▸ Work order: Output the entries underneath exactly as they are.

(Collected data)
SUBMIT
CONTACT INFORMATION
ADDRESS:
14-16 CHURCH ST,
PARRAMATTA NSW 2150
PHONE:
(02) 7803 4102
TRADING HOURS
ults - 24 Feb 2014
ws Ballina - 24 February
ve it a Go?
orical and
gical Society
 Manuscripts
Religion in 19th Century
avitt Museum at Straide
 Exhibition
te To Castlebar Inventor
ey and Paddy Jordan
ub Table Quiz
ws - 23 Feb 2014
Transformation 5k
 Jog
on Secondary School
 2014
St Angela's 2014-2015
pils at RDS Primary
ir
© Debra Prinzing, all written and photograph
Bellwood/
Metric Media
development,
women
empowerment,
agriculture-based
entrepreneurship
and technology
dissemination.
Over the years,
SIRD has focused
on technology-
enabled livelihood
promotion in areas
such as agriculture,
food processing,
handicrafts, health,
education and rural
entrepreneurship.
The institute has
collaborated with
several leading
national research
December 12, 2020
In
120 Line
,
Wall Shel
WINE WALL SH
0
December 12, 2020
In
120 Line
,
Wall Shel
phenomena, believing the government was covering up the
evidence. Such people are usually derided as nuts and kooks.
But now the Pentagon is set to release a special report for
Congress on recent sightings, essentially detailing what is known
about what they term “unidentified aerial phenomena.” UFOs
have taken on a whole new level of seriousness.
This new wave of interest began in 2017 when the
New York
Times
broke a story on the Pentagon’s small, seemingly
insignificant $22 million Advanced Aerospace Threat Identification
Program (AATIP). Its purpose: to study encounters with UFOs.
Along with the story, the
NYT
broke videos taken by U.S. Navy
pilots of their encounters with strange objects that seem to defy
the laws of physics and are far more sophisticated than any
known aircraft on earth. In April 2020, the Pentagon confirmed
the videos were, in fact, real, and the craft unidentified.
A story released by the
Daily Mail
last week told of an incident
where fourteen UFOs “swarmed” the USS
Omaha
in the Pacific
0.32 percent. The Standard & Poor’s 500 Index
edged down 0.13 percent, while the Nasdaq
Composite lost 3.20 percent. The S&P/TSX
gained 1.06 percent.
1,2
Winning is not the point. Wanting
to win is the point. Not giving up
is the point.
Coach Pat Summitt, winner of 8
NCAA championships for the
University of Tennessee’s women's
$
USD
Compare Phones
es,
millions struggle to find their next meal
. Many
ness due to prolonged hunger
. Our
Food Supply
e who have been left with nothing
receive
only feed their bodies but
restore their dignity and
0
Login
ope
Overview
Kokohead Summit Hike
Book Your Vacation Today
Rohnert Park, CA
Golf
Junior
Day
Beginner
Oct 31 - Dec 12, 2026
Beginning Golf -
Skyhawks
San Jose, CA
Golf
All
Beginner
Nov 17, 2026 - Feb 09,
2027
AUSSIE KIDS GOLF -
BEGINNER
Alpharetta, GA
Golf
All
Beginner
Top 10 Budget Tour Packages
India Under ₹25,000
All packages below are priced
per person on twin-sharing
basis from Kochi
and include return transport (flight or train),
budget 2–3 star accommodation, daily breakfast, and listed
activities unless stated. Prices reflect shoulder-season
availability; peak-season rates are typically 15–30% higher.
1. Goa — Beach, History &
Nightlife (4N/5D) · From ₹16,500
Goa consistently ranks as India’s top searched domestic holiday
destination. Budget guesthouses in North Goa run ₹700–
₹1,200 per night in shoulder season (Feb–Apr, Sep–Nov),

▸ The completed task:
SUBMIT
CONTACT INFORMATION
ADDRESS:
14-16 CHURCH ST,
PARRAMATTA NSW 2150
PHONE:
(02) 7803 4102
TRADING HOURS
ults - 24 Feb 2014
ws Ballina - 24 February
ve it a Go?
orical and
gical Society
 Manuscripts
Religion in 19th Century
avitt Museum at Straide
 Exhibition
te To Castlebar Inventor
ey and Paddy Jordan
ub Table Quiz
ws - 23 Feb 2014
Transformation 5k
 Jog
on Secondary School
 2014
St Angela's 2014-2015
pils at RDS Primary
ir
© Debra Prinzing, all written and photograph
Bellwood/
Metric Media
development,
women
empowerment,
agriculture-based
entrepreneurship
and technology
dissemination.
Over the years,
SIRD has focused
on technology-
enabled livelihood
promotion in areas
such as agriculture,
food processing,
handicrafts, health,
education and rural
entrepreneurship.
The institute has
collaborated with
several leading
national research
December 12, 2020
In
120 Line
,
Wall Shel
WINE WALL SH
0
December 12, 2020
In
120 Line
,
Wall Shel
phenomena, believing the government was covering up the
evidence. Such people are usually derided as nuts and kooks.
But now the Pentagon is set to release a special report for
Congress on recent sightings, essentially detailing what is known
about what they term “unidentified aerial phenomena.” UFOs
have taken on a whole new level of seriousness.
This new wave of interest began in 2017 when the
New York
Times
broke a story on the Pentagon’s small, seemingly
insignificant $22 million Advanced Aerospace Threat Identification
Program (AATIP). Its purpose: to study encounters with UFOs.
Along with the story, the
NYT
broke videos taken by U.S. Navy
pilots of their encounters with strange objects that seem to defy
the laws of physics and are far more sophisticated than any
known aircraft on earth. In April 2020, the Pentagon confirmed
the videos were, in fact, real, and the craft unidentified.
A story released by the
Daily Mail
last week told of an incident
where fourteen UFOs “swarmed” the USS
Omaha
in the Pacific
0.32 percent. The Standard & Poor’s 500 Index
edged down 0.13 percent, while the Nasdaq
Composite lost 3.20 percent. The S&P/TSX
gained 1.06 percent.
1,2
Winning is not the point. Wanting
to win is the point. Not giving up
is the point.
Coach Pat Summitt, winner of 8
NCAA championships for the
University of Tennessee’s women's
$
USD
Compare Phones
es,
millions struggle to find their next meal
. Many
ness due to prolonged hunger
. Our
Food Supply
e who have been left with nothing
receive
only feed their bodies but
restore their dignity and
0
Login
ope
Overview
Kokohead Summit Hike
Book Your Vacation Today
Rohnert Park, CA
Golf
Junior
Day
Beginner
Oct 31 - Dec 12, 2026
Beginning Golf -
Skyhawks
San Jose, CA
Golf
All
Beginner
Nov 17, 2026 - Feb 09,
2027
AUSSIE KIDS GOLF -
BEGINNER
Alpharetta, GA
Golf
All
Beginner
Top 10 Budget Tour Packages
India Under ₹25,000
All packages below are priced
per person on twin-sharing
basis from Kochi
and include return transport (flight or train),
budget 2–3 star accommodation, daily breakfast, and listed
activities unless stated. Prices reflect shoulder-season
availability; peak-season rates are typically 15–30% higher.
1. Goa — Beach, History &
Nightlife (4N/5D) · From ₹16,500
Goa consistently ranks as India’s top searched domestic holiday
destination. Budget guesthouses in North Goa run ₹700–
₹1,200 per night in shoulder season (Feb–Apr, Sep–Nov),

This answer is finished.